ERBIL (Kurdistan 24) – Turkey’s central bank on Monday said it would adjust its monetary stance after President Recep Tayyip vowed to Ankara would pursue non-dollar transactions in trade with its allies amid tensions with Washington.
During a visit to Kyrgyzstan on Sunday, Erdogan accused the US of “behaving like wild wolves” and noted his country was in negotiations with Russia, who was hit with fresh sanctions in August, over non-dollar trade.
“Using the dollar only damages us. We will not give up; we will be victorious,” Erdogan said. The Turkish lira dramatically dropped in value last month as tensions with the US escalated.
Recent developments in the inflation outlook, Reuters quoted the Turkish central bank as saying the following day, showed “significant risks” to price stability and that the financial institution would take necessary actions to support price stability.
The Turkish lira rose briefly following the statement which fueled speculation the government may raise rates, before eventually sliding further down as investors worry about Erdogan’s influence over monetary policy.
Controversy surrounds Turkey’s worsening financial woes, as Erdogan and his Treasury and Finance Minister - also son-in-law - Berat Albayrak, lay the blame entirely on US President Donald Trump, despite the central bank refusing to raise its interest rates since the crisis began three months ago.
The Turkish President, who for the past 16 years led his NATO member country into becoming a hot destination for foreign investment, is now struggling to come up with a policy to save the debt-burdened nation from going bankrupt.

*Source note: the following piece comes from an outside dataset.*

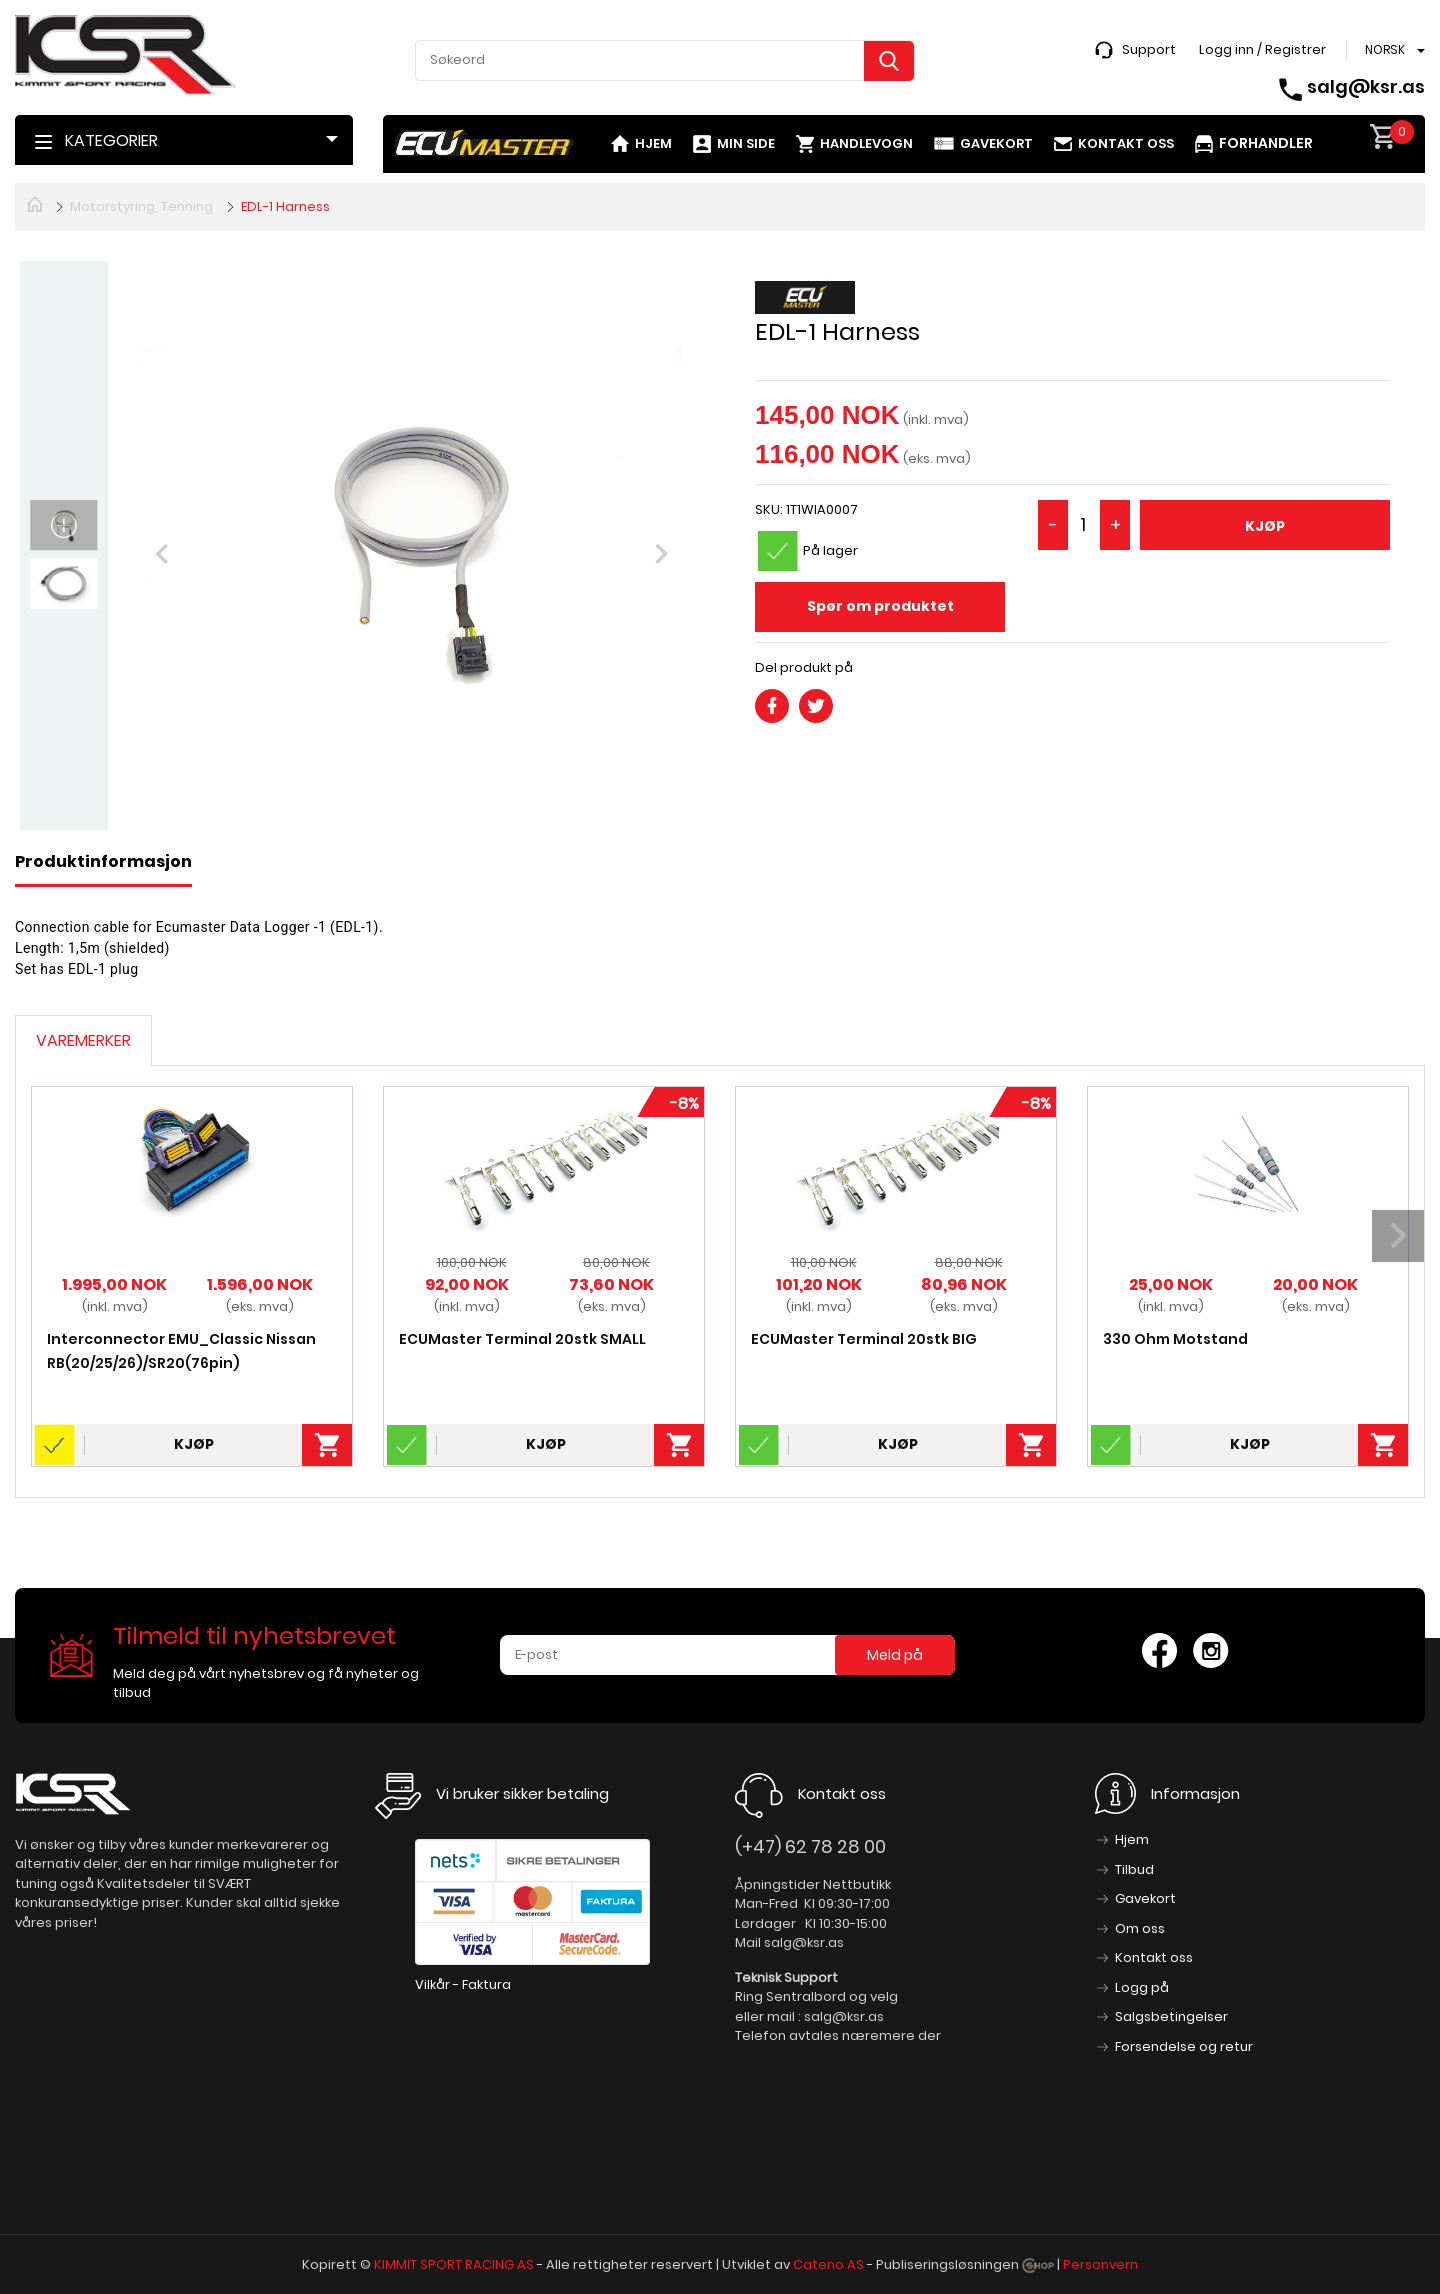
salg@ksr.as (1366, 86)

The Turkish economy, suffering from a lack of liquidity, government’s refusal of structural reforms, low-interest rates per Erdogan’s orders, the disempowerment of judicial control over state expenditure, high inflation numbers of up to 13.5 percent, and a rising unemployment around 10 percent, is struggling to withstand the trade war with America.
The US’ imposition of sanctions on two Turkish ministers for their role in the continued detention of Americans, including pastor Andrew Brunson, have added to the markets’ distrust of investing in Turkey or its currency. Turkey also recently came under doubled tariffs on steel and aluminum by the Trump administration.